▶ [Input records]

══════

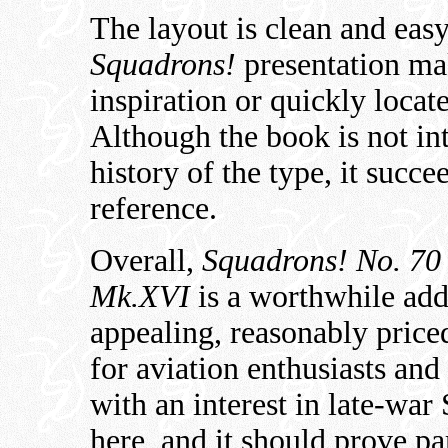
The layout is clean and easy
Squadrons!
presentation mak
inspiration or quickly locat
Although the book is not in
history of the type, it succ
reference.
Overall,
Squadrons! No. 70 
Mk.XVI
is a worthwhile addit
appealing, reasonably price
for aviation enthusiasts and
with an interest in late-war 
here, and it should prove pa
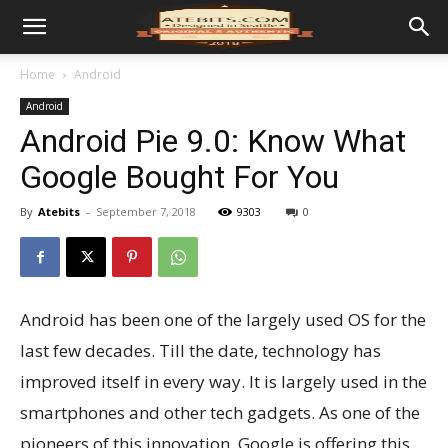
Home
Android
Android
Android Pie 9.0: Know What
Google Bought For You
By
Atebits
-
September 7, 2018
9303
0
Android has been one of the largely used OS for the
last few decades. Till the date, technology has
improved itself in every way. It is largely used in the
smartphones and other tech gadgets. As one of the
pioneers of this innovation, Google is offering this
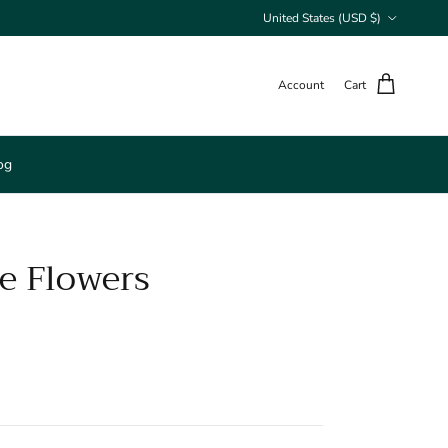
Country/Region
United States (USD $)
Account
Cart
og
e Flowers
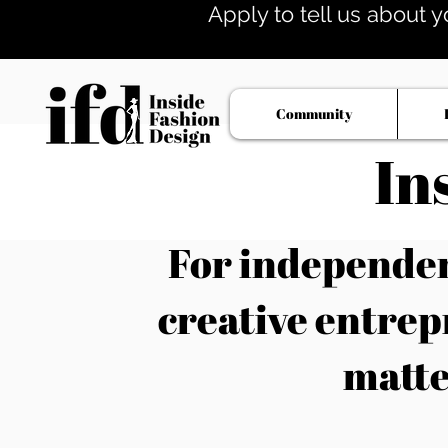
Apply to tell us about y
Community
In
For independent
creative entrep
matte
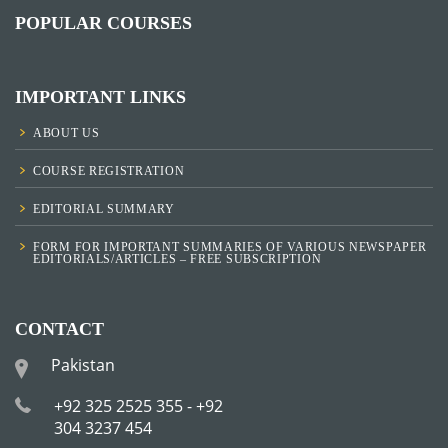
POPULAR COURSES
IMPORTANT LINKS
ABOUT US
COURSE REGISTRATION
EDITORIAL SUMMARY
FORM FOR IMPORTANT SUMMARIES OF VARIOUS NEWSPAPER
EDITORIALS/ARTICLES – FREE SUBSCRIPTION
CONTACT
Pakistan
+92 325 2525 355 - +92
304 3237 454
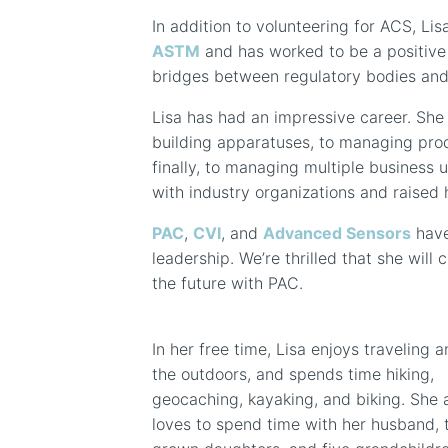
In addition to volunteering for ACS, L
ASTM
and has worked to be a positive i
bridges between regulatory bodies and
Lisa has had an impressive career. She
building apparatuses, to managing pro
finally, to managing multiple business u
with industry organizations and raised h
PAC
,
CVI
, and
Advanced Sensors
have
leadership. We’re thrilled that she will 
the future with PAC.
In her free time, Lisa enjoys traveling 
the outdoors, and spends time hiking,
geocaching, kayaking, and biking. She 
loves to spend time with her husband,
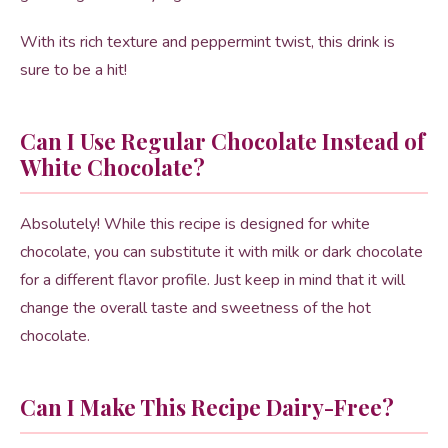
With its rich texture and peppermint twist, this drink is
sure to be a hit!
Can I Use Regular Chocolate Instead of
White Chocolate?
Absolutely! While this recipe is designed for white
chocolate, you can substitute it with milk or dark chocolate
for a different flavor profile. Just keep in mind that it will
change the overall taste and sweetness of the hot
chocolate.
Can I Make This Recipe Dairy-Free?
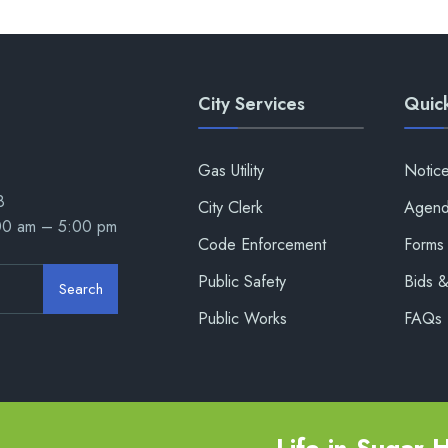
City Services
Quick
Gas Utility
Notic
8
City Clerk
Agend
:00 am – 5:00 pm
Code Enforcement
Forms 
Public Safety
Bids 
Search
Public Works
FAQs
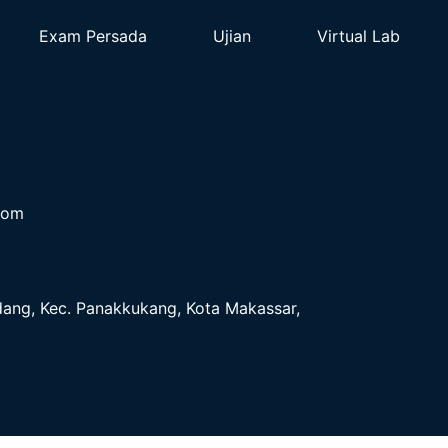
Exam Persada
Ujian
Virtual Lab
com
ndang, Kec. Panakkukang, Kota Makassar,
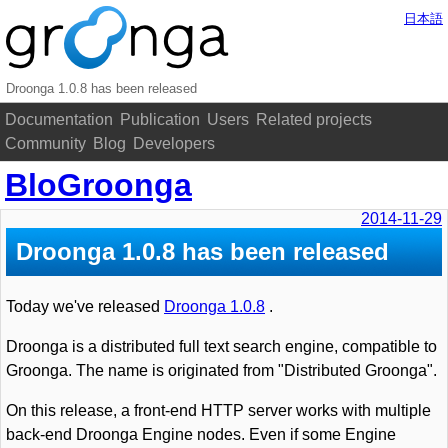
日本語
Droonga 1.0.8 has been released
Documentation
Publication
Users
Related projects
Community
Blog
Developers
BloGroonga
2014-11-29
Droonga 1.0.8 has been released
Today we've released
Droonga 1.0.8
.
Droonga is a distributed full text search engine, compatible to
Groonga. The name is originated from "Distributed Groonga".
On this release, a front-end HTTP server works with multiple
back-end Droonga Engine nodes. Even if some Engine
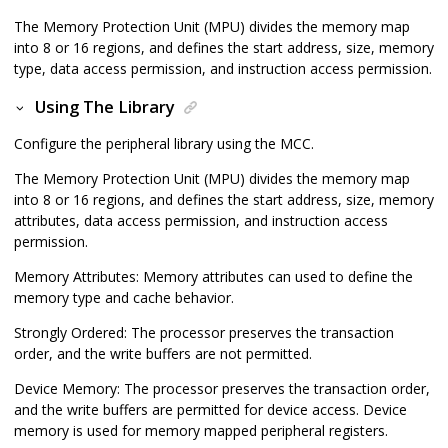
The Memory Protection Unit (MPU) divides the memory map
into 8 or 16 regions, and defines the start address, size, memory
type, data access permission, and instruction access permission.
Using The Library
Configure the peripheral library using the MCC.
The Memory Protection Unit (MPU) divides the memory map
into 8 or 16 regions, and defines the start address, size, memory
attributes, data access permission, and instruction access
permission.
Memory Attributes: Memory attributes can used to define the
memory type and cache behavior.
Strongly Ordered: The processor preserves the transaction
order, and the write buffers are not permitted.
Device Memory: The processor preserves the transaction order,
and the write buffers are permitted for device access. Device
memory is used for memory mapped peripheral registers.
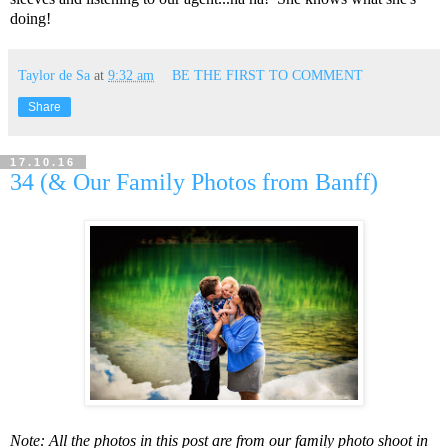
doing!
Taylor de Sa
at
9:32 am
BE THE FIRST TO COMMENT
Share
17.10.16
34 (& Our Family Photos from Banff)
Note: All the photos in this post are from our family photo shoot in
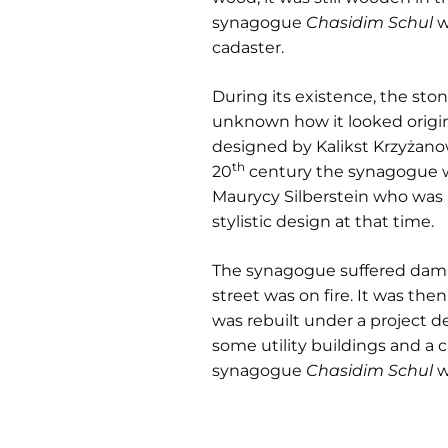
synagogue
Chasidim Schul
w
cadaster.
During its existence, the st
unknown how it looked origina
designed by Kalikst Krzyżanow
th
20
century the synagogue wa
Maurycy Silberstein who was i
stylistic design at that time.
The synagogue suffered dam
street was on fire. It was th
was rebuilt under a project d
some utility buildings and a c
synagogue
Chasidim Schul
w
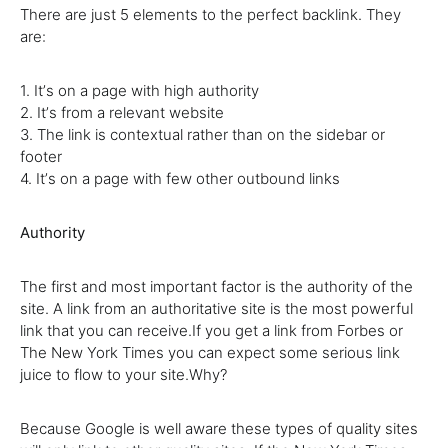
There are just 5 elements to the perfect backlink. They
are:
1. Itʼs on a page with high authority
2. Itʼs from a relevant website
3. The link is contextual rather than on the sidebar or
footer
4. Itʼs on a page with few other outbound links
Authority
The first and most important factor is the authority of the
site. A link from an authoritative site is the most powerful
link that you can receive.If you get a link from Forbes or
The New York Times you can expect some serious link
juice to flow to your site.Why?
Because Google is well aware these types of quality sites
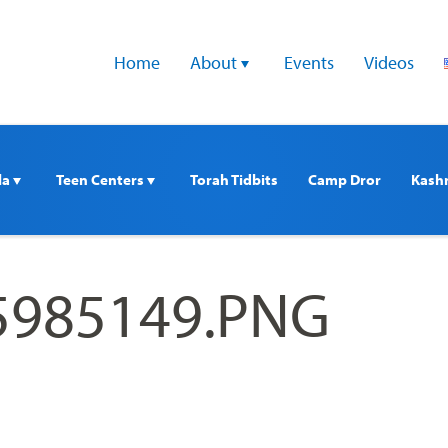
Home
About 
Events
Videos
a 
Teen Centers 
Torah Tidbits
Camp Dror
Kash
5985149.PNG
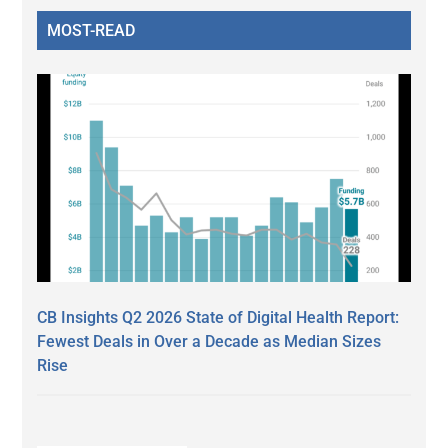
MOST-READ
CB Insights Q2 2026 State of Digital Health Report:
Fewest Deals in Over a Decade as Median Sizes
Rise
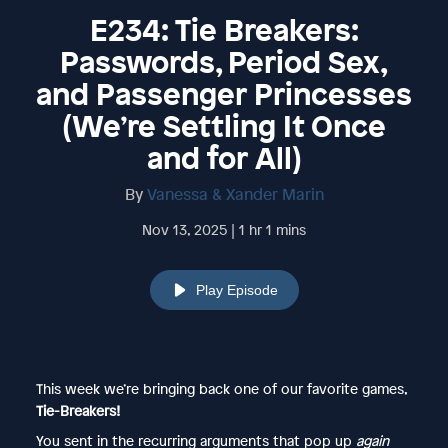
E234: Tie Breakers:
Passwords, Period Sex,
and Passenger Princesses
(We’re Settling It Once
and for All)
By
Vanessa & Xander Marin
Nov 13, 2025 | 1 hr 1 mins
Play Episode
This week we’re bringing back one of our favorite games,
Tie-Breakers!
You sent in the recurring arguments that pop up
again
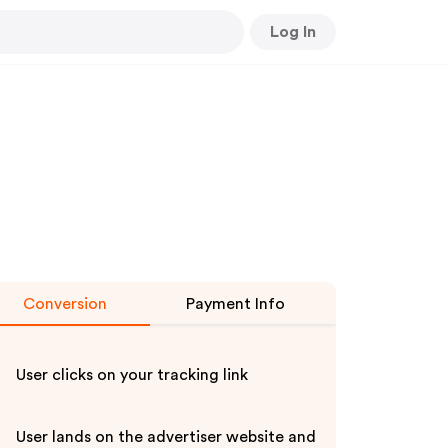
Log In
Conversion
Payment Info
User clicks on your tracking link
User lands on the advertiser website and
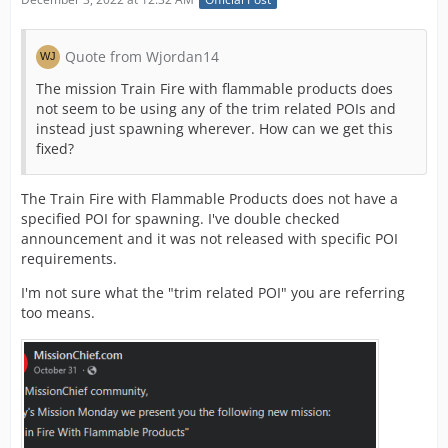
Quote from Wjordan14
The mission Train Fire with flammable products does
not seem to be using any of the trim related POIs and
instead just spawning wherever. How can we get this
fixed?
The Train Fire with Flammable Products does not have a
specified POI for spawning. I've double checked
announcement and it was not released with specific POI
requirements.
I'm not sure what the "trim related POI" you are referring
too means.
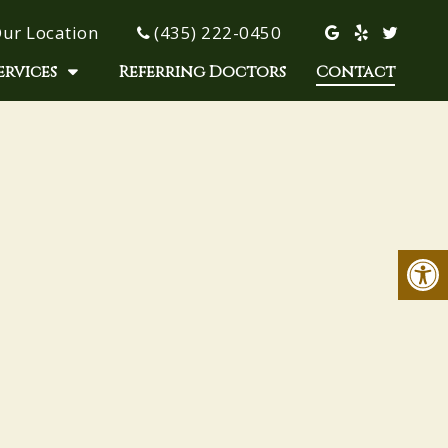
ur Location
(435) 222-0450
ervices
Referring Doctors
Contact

══════

Once more, please print the whole listing exactly, omitting each image.

▶ [Exercise output]
The layout is clean and easy
Squadrons!
presentation mak
inspiration or quickly locat
Although the book is not in
history of the type, it succ
reference.
Overall,
Squadrons! No. 70 
Mk.XVI
is a worthwhile addit
appealing, reasonably price
for aviation enthusiasts and
with an interest in late-war 
here, and it should prove pa
Home
Android
Android
Android Pie 9.0: Know What
Google Bought For You
By
Atebits
-
September 7, 2018
9303
0
Android has been one of the largely used OS for the
last few decades. Till the date, technology has
improved itself in every way. It is largely used in the
smartphones and other tech gadgets. As one of the
pioneers of this innovation, Google is offering this
Country/Region
United States (USD $)
Account
Cart
og
e Flowers
Apply to tell us about y
Community
In
For independent
creative entrep
matte
POPULAR COURSES
IMPORTANT LINKS
ABOUT US
COURSE REGISTRATION
EDITORIAL SUMMARY
FORM FOR IMPORTANT SUMMARIES OF VARIOUS NEWSPAPER
EDITORIALS/ARTICLES – FREE SUBSCRIPTION
CONTACT
Pakistan
+92 325 2525 355 - +92
304 3237 454
In addition to volunteering for ACS, L
ASTM
and has worked to be a positive i
bridges between regulatory bodies and
Lisa has had an impressive career. She
building apparatuses, to managing pro
finally, to managing multiple business u
with industry organizations and raised h
PAC
,
CVI
, and
Advanced Sensors
have
leadership. We’re thrilled that she will 
the future with PAC.
In her free time, Lisa enjoys traveling 
the outdoors, and spends time hiking,
geocaching, kayaking, and biking. She 
loves to spend time with her husband,
With its rich texture and peppermint twist, this drink is
sure to be a hit!
Can I Use Regular Chocolate Instead of
White Chocolate?
Absolutely! While this recipe is designed for white
chocolate, you can substitute it with milk or dark chocolate
for a different flavor profile. Just keep in mind that it will
change the overall taste and sweetness of the hot
chocolate.
Can I Make This Recipe Dairy-Free?
City Services
Quick
Gas Utility
Notic
8
City Clerk
Agend
:00 am – 5:00 pm
Code Enforcement
Forms 
Public Safety
Bids 
Search
Public Works
FAQs
Exam Persada
Ujian
Virtual Lab
com
ndang, Kec. Panakkukang, Kota Makassar,
日本語
Droonga 1.0.8 has been released
Documentation
Publication
Users
Related projects
Community
Blog
Developers
BloGroonga
2014-11-29
Droonga 1.0.8 has been released
Today we've released
Droonga 1.0.8
.
Droonga is a distributed full text search engine, compatible to
Groonga. The name is originated from "Distributed Groonga".
On this release, a front-end HTTP server works with multiple
back-end Droonga Engine nodes. Even if some Engine
The Memory Protection Unit (MPU) divides the memory map
into 8 or 16 regions, and defines the start address, size, memory
type, data access permission, and instruction access permission.
Using The Library
Configure the peripheral library using the MCC.
The Memory Protection Unit (MPU) divides the memory map
into 8 or 16 regions, and defines the start address, size, memory
attributes, data access permission, and instruction access
permission.
Memory Attributes: Memory attributes can used to define the
memory type and cache behavior.
Strongly Ordered: The processor preserves the transaction
order, and the write buffers are not permitted.
Device Memory: The processor preserves the transaction order,
and the write buffers are permitted for device access. Device
memory is used for memory mapped peripheral registers.
doing!
Taylor de Sa
at
9:32 am
BE THE FIRST TO COMMENT
Share
17.10.16
34 (& Our Family Photos from Banff)
Note: All the photos in this post are from our family photo shoot in
synagogue
Chasidim Schul
w
cadaster.
During its existence, the st
unknown how it looked origina
designed by Kalikst Krzyżanow
th
20
century the synagogue wa
Maurycy Silberstein who was i
stylistic design at that time.
The synagogue suffered dam
street was on fire. It was th
was rebuilt under a project d
some utility buildings and a c
synagogue
Chasidim Schul
w
There are just 5 elements to the perfect backlink. They
are:
1. Itʼs on a page with high authority
2. Itʼs from a relevant website
3. The link is contextual rather than on the sidebar or
footer
4. Itʼs on a page with few other outbound links
Authority
The first and most important factor is the authority of the
site. A link from an authoritative site is the most powerful
link that you can receive.If you get a link from Forbes or
The New York Times you can expect some serious link
juice to flow to your site.Why?
Because Google is well aware these types of quality sites
Home
About 
Events
Videos
a 
Teen Centers 
Torah Tidbits
Camp Dror
Kash
5985149.PNG
MOST-READ
CB Insights Q2 2026 State of Digital Health Report:
Fewest Deals in Over a Decade as Median Sizes
Rise
E234: Tie Breakers:
Passwords, Period Sex,
and Passenger Princesses
(We’re Settling It Once
and for All)
By
Vanessa & Xander Marin
Nov 13, 2025 | 1 hr 1 mins
Play Episode
This week we’re bringing back one of our favorite games,
Tie-Breakers!
You sent in the recurring arguments that pop up
again
Log In
Conversion
Payment Info
User clicks on your tracking link
User lands on the advertiser website and
Quote from Wjordan14
The mission Train Fire with flammable products does
not seem to be using any of the trim related POIs and
instead just spawning wherever. How can we get this
fixed?
The Train Fire with Flammable Products does not have a
specified POI for spawning. I've double checked
announcement and it was not released with specific POI
requirements.
I'm not sure what the "trim related POI" you are referring
too means.
ur Location
(435) 222-0450
ervices
Referring Doctors
Contact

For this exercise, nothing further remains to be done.